Poll: Buy a wah pedal?
Poll Options
View poll results: Buy a wah pedal?
Yes
3 75%
No, become a better soloist first
1 25%
Voters: 4.
#1
Ive been playing guitar for over a year now (internet lessons only) and i can make somewhat decent improv solos. Theyre still very basic pentatonic ones, however.

Ive thought about getting a wah pedal to add a little something to my solos. But my question is that if i were to get a wah pedal, would that make me sloppy and uncreative? Should i develop my solo technique better before i get a wah?
Country music sucks
#2
There really is no reason that buying a wah will make you a worse player at all, plenty of super precise players use wah all the time; Guthrie Govan, John Petrucci, Steve Vai; all big wah users.

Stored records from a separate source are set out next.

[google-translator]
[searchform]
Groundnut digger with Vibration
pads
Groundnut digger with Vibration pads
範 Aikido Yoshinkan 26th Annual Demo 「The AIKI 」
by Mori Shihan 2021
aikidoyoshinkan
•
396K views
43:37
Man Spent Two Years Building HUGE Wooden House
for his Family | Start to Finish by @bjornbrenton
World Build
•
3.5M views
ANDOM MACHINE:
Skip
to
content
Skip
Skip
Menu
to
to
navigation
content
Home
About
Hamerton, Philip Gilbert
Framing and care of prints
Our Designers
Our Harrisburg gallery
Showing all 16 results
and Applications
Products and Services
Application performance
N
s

Personally I'm of the opinion that if it's a sound you like you should get one sooner rather than later; I've never owned one myself so whenever someone has one and I get the chance to play, I actually have no idea what to do with it.  Just like everything else with the instrument, it's a skill you need to practice if that's a sound you want to make.
R.I.P. My Signature. Lost to us in the great Signature Massacre of 2014.

Quote by Master Foo
“A man who mistakes secrets for knowledge is like a man who, seeking light, hugs a candle so closely that he smothers it and burns his hand.”


Album.
Legion.
#3
As long as you practice your technique with the wah pedal off, I don't see how using it would make you a sloppy player.

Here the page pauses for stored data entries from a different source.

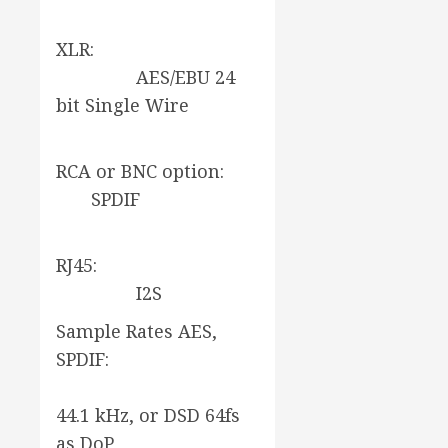
XLR:
AES/EBU 24
bit Single Wire
RCA or BNC option:
SPDIF
RJ45:
I2S
Sample Rates AES,
SPDIF:
44.1 kHz, or DSD 64fs
as DoP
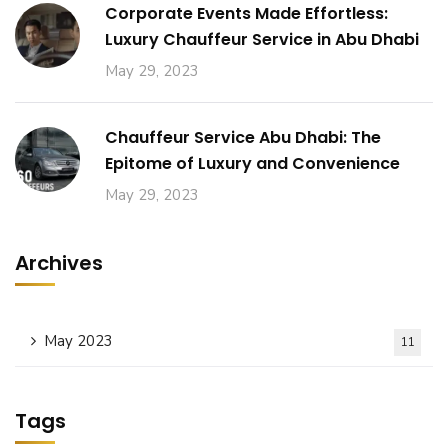
Corporate Events Made Effortless:
Luxury Chauffeur Service in Abu Dhabi
May 29, 2023
Chauffeur Service Abu Dhabi: The
Epitome of Luxury and Convenience
May 29, 2023
Archives
May 2023
11
Tags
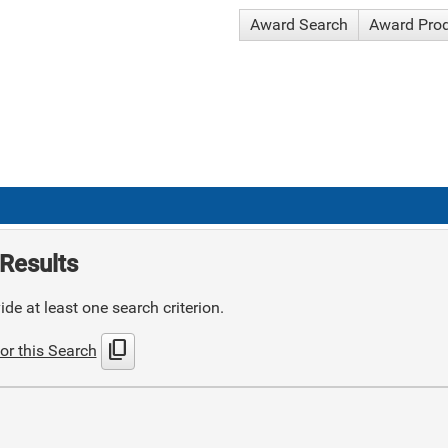
Award Search
Award Pro
Results
de at least one search criterion.
content_copy
or this Search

Whenever you are practicing technique, it makes sense to turn all of your effects off. You want your tone to be as dry as possible so that you hear everything as clearly as possible. Practicing with distortion is fine, though, because that will improve your muting technique (completely clean tone will be more forgiving in that regard and doesn't really require so good muting technique, but using clean tone is good for learning to use dynamics and developing an even tone, so I would suggest alternating between clean and distorted tones when you are practicing).

I think the main point is understanding the difference between playing the guitar and practicing. Practicing is focusing on the finer details in your playing and improving them or learning something new, and playing is just playing songs that you already know, noodling around, stuff like that. When you are practicing, you want a dry tone. When you are playing, use whatever effects you need. Then again, using effects is also a skill that you may want to practice. But that's really the only time you should use effects when you are practicing.

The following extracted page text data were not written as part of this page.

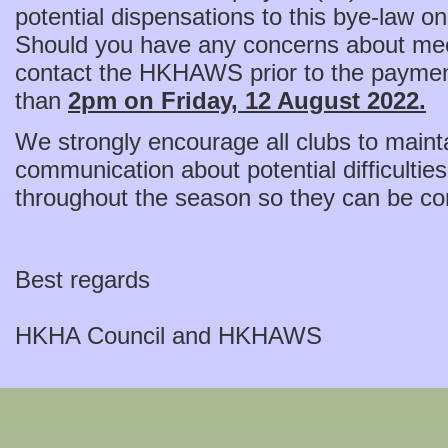
potential dispensations to this bye-law o
Should you have any concerns about mee
contact the HKHAWS prior to the payment
than
2pm on Friday, 12 August 2022.
We strongly encourage all clubs to maint
communication about potential difficultie
throughout the season so they can be co
Best regards
HKHA Council and HKHAWS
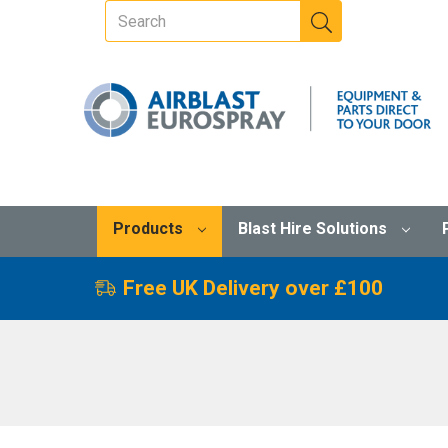
Products
Blast Hire Solutions
Free UK Delivery over £100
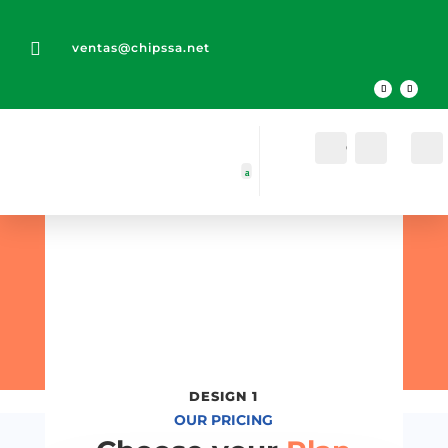

ventas@chipssa.net
Cuenta
Buscar
Pricing
Table
Designs
DESIGN 1
OUR PRICING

So if you want to buy a wah pedal, just get one, but don't use it all the time. And as I said, I would not suggest using it when you are practicing, unless you want to practice how to use the wah pedal effectively. If you are practicing improvisation, I think you should first and foremost focus on your note choice, rhythm, phrasing and dynamics. Sure, if you want to incorporate certain effects into your soloing, you should use them every now and then. But I would say it's more important to focus on the things that I mentioned. Pedals should not become a thing that you resort to because your improvisation would sound boring otherwise. You should use pedals because you want to achieve a certain tone.

When you are practicing, you should have some kind of a goal in mind. What exactly are you practicing? What are you trying to achieve? Is there something that you are not happy about in your solo? These are questions that you should be asking from yourself. So when you are practicing improvisation you may want to focus on certain things. And if the things that you are focusing on don't require using wah pedal, I would suggest not using the wah pedal. But if the thing that you are focusing on is about using the wah pedal, then of course use the wah pedal. Remember that there is a difference between improvising and practicing improvisation. When you just improvise, you just play whatever you like. When you practice improvisation, you may want to focus on a certain area - for example you may want to focus on rhythm, dynamics, emphasizing certain chord tones, playing around with a certain technique (for example slides, bends, vibrato) and learning to use it creatively in a solo, etc.
Quote by AlanHB
Just remember that there are no boring scales, just boring players.

Gear

Bach Stradivarius 37G
Charvel So Cal
Fender Dimension Bass
Hartke HyDrive 210c
Ibanez BL70
Laney VC30
Tokai TB48
Yamaha FG720S-12
Yamaha P115
#5
If anything, a wah pedal will expand your possibilities and maybe inspire to play something cool. Definitely try one, you shall.